◆ Problem details ◆
Leave out any picture and return the remaining listing below exactly as given.

◆ Recorded data ◆
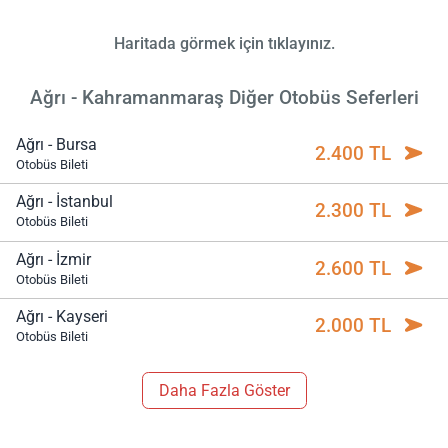
Haritada görmek için tıklayınız.
Ağrı - Kahramanmaraş Diğer Otobüs Seferleri
Ağrı - Bursa
2.400 TL
Otobüs Bileti
Ağrı - İstanbul
2.300 TL
Otobüs Bileti
Ağrı - İzmir
2.600 TL
Otobüs Bileti
Ağrı - Kayseri
2.000 TL
Otobüs Bileti
Daha Fazla Göster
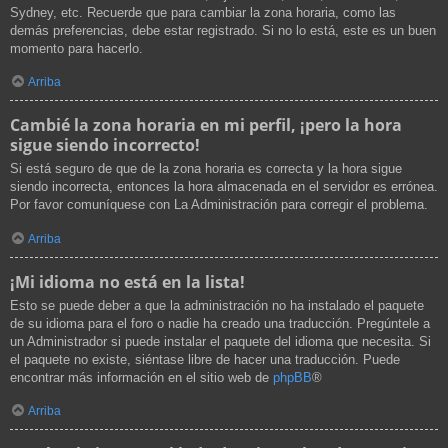
Sydney, etc. Recuerde que para cambiar la zona horaria, como las
demás preferencias, debe estar registrado. Si no lo está, este es un buen
momento para hacerlo.
Arriba
Cambié la zona horaria en mi perfil, ¡pero la hora
sigue siendo incorrecto!
Si está seguro de que de la zona horaria es correcta y la hora sigue
siendo incorrecta, entonces la hora almacenada en el servidor es errónea.
Por favor comuníquese con La Administración para corregir el problema.
Arriba
¡Mi idioma no está en la lista!
Esto se puede deber a que la administración no ha instalado el paquete
de su idioma para el foro o nadie ha creado una traducción. Pregúntele a
un Administrador si puede instalar el paquete del idioma que necesita. Si
el paquete no existe, siéntase libre de hacer una traducción. Puede
encontrar más información en el sitio web de
phpBB
®
Arriba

◆ Task result ◆
Haritada görmek için tıklayınız.
Ağrı - Kahramanmaraş Diğer Otobüs Seferleri
Ağrı - Bursa
2.400 TL
Otobüs Bileti
Ağrı - İstanbul
2.300 TL
Otobüs Bileti
Ağrı - İzmir
2.600 TL
Otobüs Bileti
Ağrı - Kayseri
2.000 TL
Otobüs Bileti
Daha Fazla Göster
Sydney, etc. Recuerde que para cambiar la zona horaria, como las
demás preferencias, debe estar registrado. Si no lo está, este es un buen
momento para hacerlo.
Arriba
Cambié la zona horaria en mi perfil, ¡pero la hora
sigue siendo incorrecto!
Si está seguro de que de la zona horaria es correcta y la hora sigue
siendo incorrecta, entonces la hora almacenada en el servidor es errónea.
Por favor comuníquese con La Administración para corregir el problema.
Arriba
¡Mi idioma no está en la lista!
Esto se puede deber a que la administración no ha instalado el paquete
de su idioma para el foro o nadie ha creado una traducción. Pregúntele a
un Administrador si puede instalar el paquete del idioma que necesita. Si
el paquete no existe, siéntase libre de hacer una traducción. Puede
encontrar más información en el sitio web de
phpBB
®
Arriba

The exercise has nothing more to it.